I can think of a few things I’d like to do.
- Interview Jack Binion. You want to talk about a guy who can tell stories for days? It would be an honor. Same goes for Bobby Baldwin.
- Play the WSOP Main Event. I felt a real connection with Bob when he was talking about how this was the one event he’d always wanted to play and here he was, playing it and having a blast. It’s tough not to think about that while writing his story.
- Interview the first (and second) woman to win the WSOP Main Event. I can’t even begin to understand what that would mean for the game.
- Help get Isai Scheinberg in the Poker Hall of Fame. Blows my mind that he’s not already in there.
- I’ve got at least one book in me and I know I’ve got to sit down and write it at some point. In the months leading up to Black Friday I was pretty close to getting a book deal but it all disappeared after Black Friday happened. Publishers weren’t as excited as they had been.
Also, I’d love to write up a few other stories that I’ve had bouncing around in my head for a few years now. They would require having a pretty big travel budget, but they’re great stories that need to be told.
Alright, the stage is yours – go ahead and let loose about something you just HAVE to get off your chest.
I think after 12 years in the poker industry my biggest pet peeve is the opportunistic folks who think they have a way to make a quick buck out of poker without actually doing anything positive for the game or the industry.

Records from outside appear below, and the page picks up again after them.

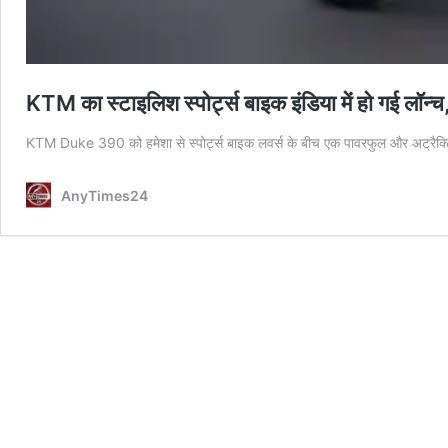
KTM का स्टाइलिश स्पोर्ट्स बाइक इंडिया में हो गई लॉ
KTM Duke 390 को हमेशा से स्पोर्ट्स बाइक लवर्स के बीच एक पावरफुल और अट्रैक्ट
AnyTimes24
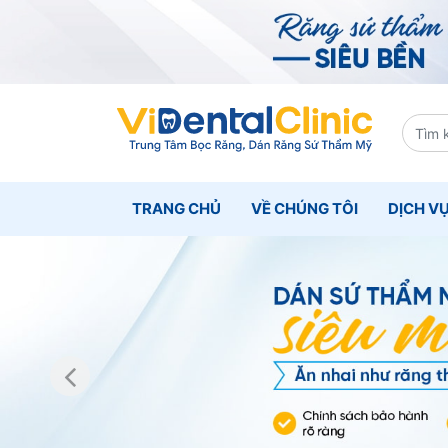
TRANG CHỦ
VỀ CHÚNG TÔI
DỊCH V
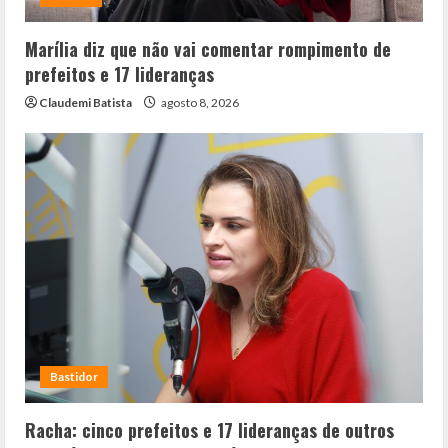
Marília diz que não vai comentar rompimento de
prefeitos e 17 lideranças
Claudemi Batista
agosto 8, 2026
Bastidor
Racha: cinco prefeitos e 17 lideranças de outros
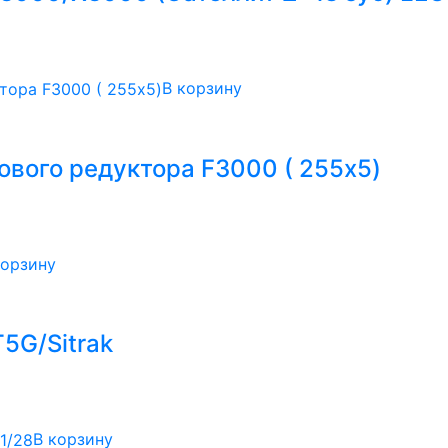
В корзину
ового редуктора F3000 ( 255х5)
корзину
5G/Sitrak
В корзину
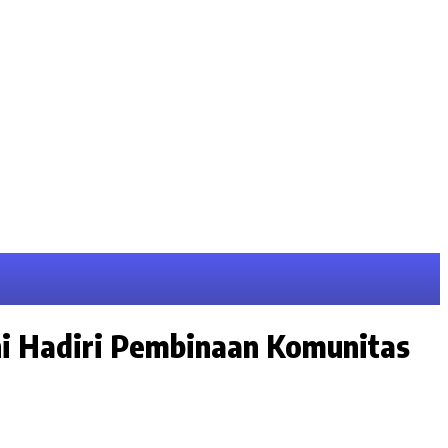
i Hadiri Pembinaan Komunitas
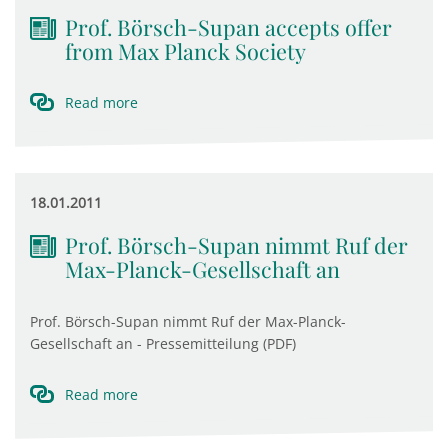
Prof. Börsch-Supan accepts offer
from Max Planck Society
Read more
18.01.2011
Prof. Börsch-Supan nimmt Ruf der
Max-Planck-Gesellschaft an
Prof. Börsch-Supan nimmt Ruf der Max-Planck-
Gesellschaft an - Pressemitteilung (PDF)
Read more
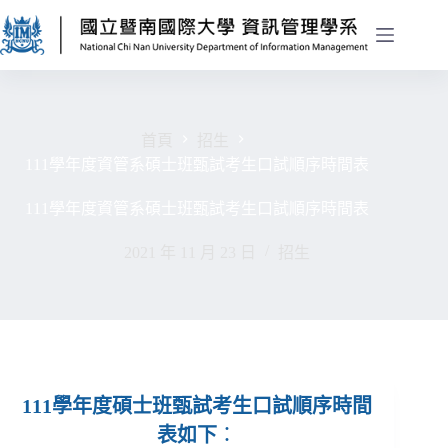
首頁
招生
111學年度資管系碩士班甄試考生口試順序時間表
111學年度資管系碩士班甄試考生口試順序時間表
2021 年 11 月 23 日
招生
111學年度碩士班甄試考生口試順序時間
表如下
：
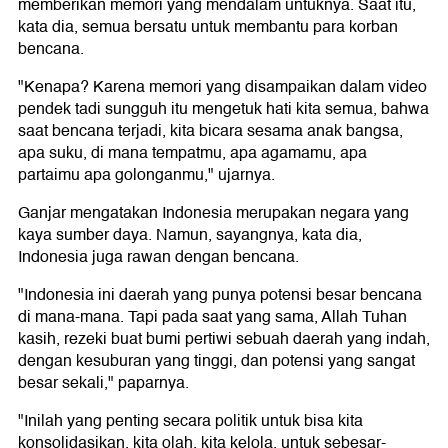
memberikan memori yang mendalam untuknya. Saat itu,
kata dia, semua bersatu untuk membantu para korban
bencana.
"Kenapa? Karena memori yang disampaikan dalam video
pendek tadi sungguh itu mengetuk hati kita semua, bahwa
saat bencana terjadi, kita bicara sesama anak bangsa,
apa suku, di mana tempatmu, apa agamamu, apa
partaimu apa golonganmu," ujarnya.
Ganjar mengatakan Indonesia merupakan negara yang
kaya sumber daya. Namun, sayangnya, kata dia,
Indonesia juga rawan dengan bencana.
"Indonesia ini daerah yang punya potensi besar bencana
di mana-mana. Tapi pada saat yang sama, Allah Tuhan
kasih, rezeki buat bumi pertiwi sebuah daerah yang indah,
dengan kesuburan yang tinggi, dan potensi yang sangat
besar sekali," paparnya.
"Inilah yang penting secara politik untuk bisa kita
konsolidasikan, kita olah, kita kelola, untuk sebesar-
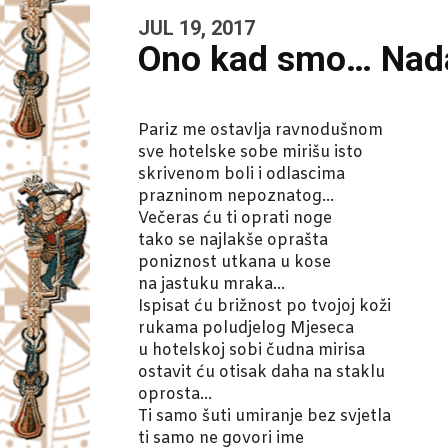
JUL 19, 2017
Ono kad smo… Nada
Pariz me ostavlja ravnodušnom
sve hotelske sobe mirišu isto
skrivenom boli i odlascima
prazninom nepoznatog…
Večeras ću ti oprati noge
tako se najlakše oprašta
poniznost utkana u kose
na jastuku mraka…
Ispisat ću brižnost po tvojoj koži
rukama poludjelog Mjeseca
u hotelskoj sobi čudna mirisa
ostavit ću otisak daha na staklu
oprosta…
Ti samo šuti umiranje bez svjetla
ti samo ne govori ime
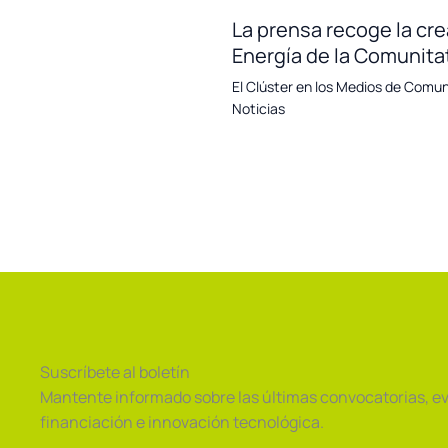
La prensa recoge la cre
Energía de la Comunita
El Clúster en los Medios de Comu
Noticias
Suscríbete al boletín
Mantente informado sobre las últimas convocatorias, e
financiación e innovación tecnológica.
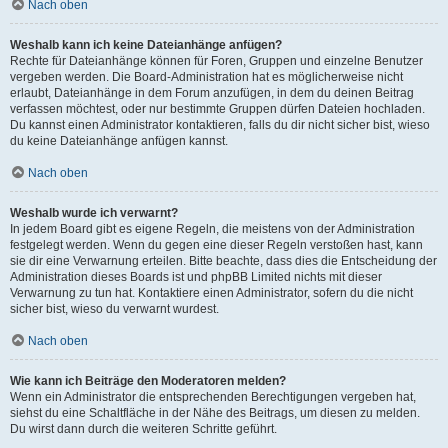
Nach oben
Weshalb kann ich keine Dateianhänge anfügen?
Rechte für Dateianhänge können für Foren, Gruppen und einzelne Benutzer
vergeben werden. Die Board-Administration hat es möglicherweise nicht
erlaubt, Dateianhänge in dem Forum anzufügen, in dem du deinen Beitrag
verfassen möchtest, oder nur bestimmte Gruppen dürfen Dateien hochladen.
Du kannst einen Administrator kontaktieren, falls du dir nicht sicher bist, wieso
du keine Dateianhänge anfügen kannst.
Nach oben
Weshalb wurde ich verwarnt?
In jedem Board gibt es eigene Regeln, die meistens von der Administration
festgelegt werden. Wenn du gegen eine dieser Regeln verstoßen hast, kann
sie dir eine Verwarnung erteilen. Bitte beachte, dass dies die Entscheidung der
Administration dieses Boards ist und phpBB Limited nichts mit dieser
Verwarnung zu tun hat. Kontaktiere einen Administrator, sofern du die nicht
sicher bist, wieso du verwarnt wurdest.
Nach oben
Wie kann ich Beiträge den Moderatoren melden?
Wenn ein Administrator die entsprechenden Berechtigungen vergeben hat,
siehst du eine Schaltfläche in der Nähe des Beitrags, um diesen zu melden.
Du wirst dann durch die weiteren Schritte geführt.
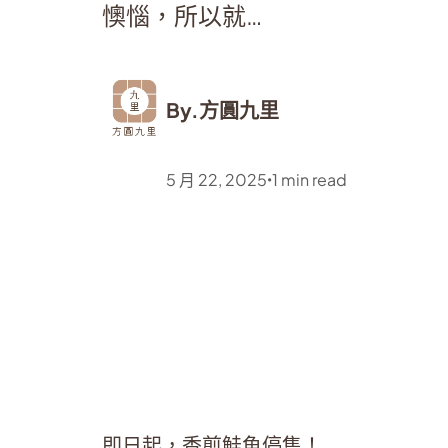
懊惱，所以就…
By.
方圓九里
5 月 22, 2025
1
min read
•
即日起，香煎鮭魚停售！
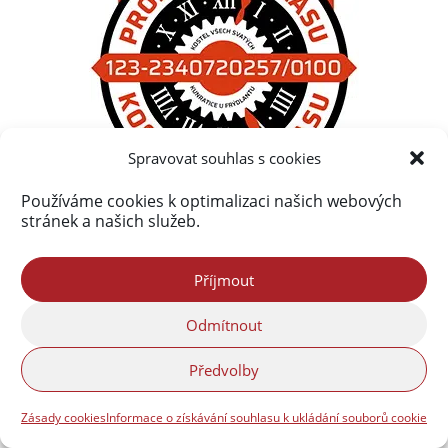
Spravovat souhlas s cookies
Používáme cookies k optimalizaci našich webových
stránek a našich služeb.
Příjmout
Odmítnout
Předvolby
Zásady cookies
Informace o získávání souhlasu k ukládání souborů cookie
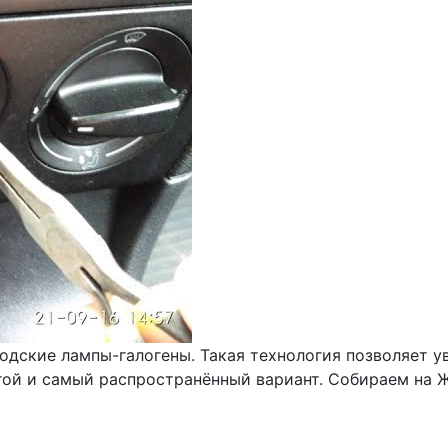
водские лампы-галогены. Такая технология позволяет у
й и самый распространённый вариант. Собираем на Жиг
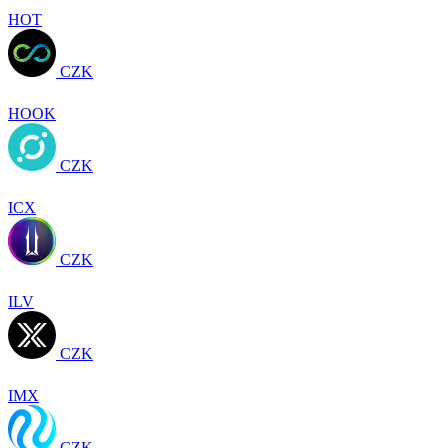
HOT
CZK
HOOK
CZK
ICX
CZK
ILV
CZK
IMX
CZK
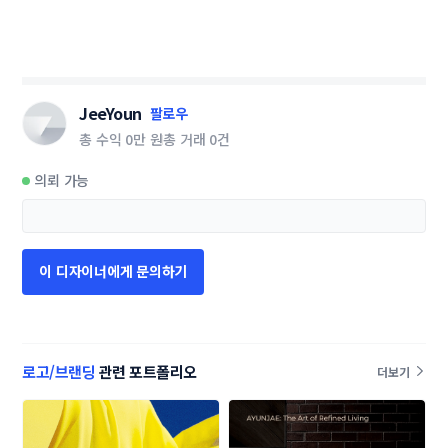
JeeYoun
팔로우
총 수익
0만 원
총 거래
0건
의뢰 가능
이 디자이너에게 문의하기
로고/브랜딩
관련 포트폴리오
더보기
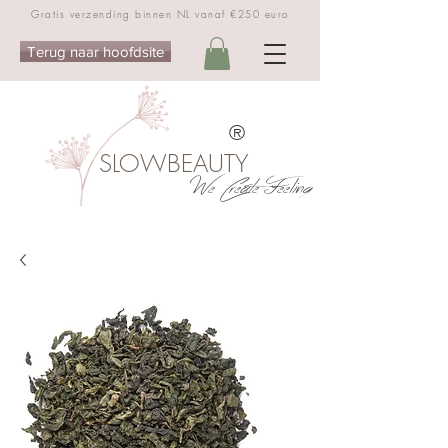
Gratis verzending binnen NL vanaf €250 euro
Terug naar hoofdsite
®
SLOWBEAUTY
We Create Feeling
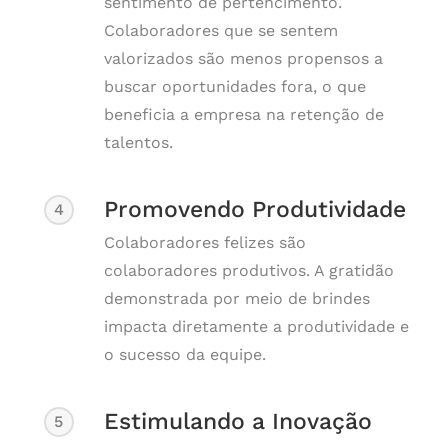
sentimento de pertencimento.
Colaboradores que se sentem
valorizados são menos propensos a
buscar oportunidades fora, o que
beneficia a empresa na retenção de
talentos.
Promovendo Produtividade
4
Colaboradores felizes são
colaboradores produtivos. A gratidão
demonstrada por meio de brindes
impacta diretamente a produtividade e
o sucesso da equipe.
Estimulando a Inovação
5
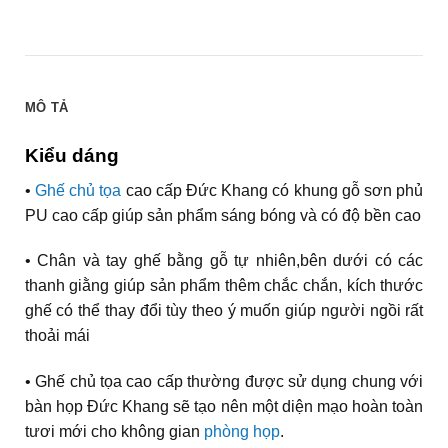
MÔ TẢ
Kiểu dáng
•
Ghế chủ tọa
cao cấp Đức Khang có khung gỗ sơn phủ
PU cao cấp giúp sản phẩm sáng bóng và có độ bền cao
• Chân và tay ghế bằng gỗ tự nhiên,bên dưới có các
thanh giằng giúp sản phẩm thêm chắc chắn, kích thước
ghế có thể thay đổi tùy theo ý muốn giúp người ngồi rất
thoải mái
• Ghế chủ tọa cao cấp thường được sử dụng chung với
bàn họp Đức Khang sẽ tạo nên một diện mạo hoàn toàn
tươi mới cho không gian
phòng họp
.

There were a lot more of them during the boom years, but we still see some of them coming in to the industry today. They gain the trust of some players, get them excited about a business opportunity and use their good name to help prop it up; then, when the business doesn’t work, they move on to the next thing and leave a pile of bodies behind. It makes it really difficult for talented, organized business people to do good things in the poker space when so many people have stories about being burned.
As I wrote on Twitter the other day in the midst of the record-setting fields at EPT Barcelona, poker doesn’t need to be saved.
If I’m to believe these record numbers from EPT Barcelona, it would in fact appear that poker is not dead and doesn’t need saving?
— Lance Bradley (@Lance_Bradley) August 23, 2016
For the most part poker is doing just fine. There absolutely are some challenges, but they’re almost entirely about getting players and potential players access to the game. Online poker was that access point at one point and will be again if the politicians and stakeholders ever get their head out of their asses and regulate the game in the U.S. again.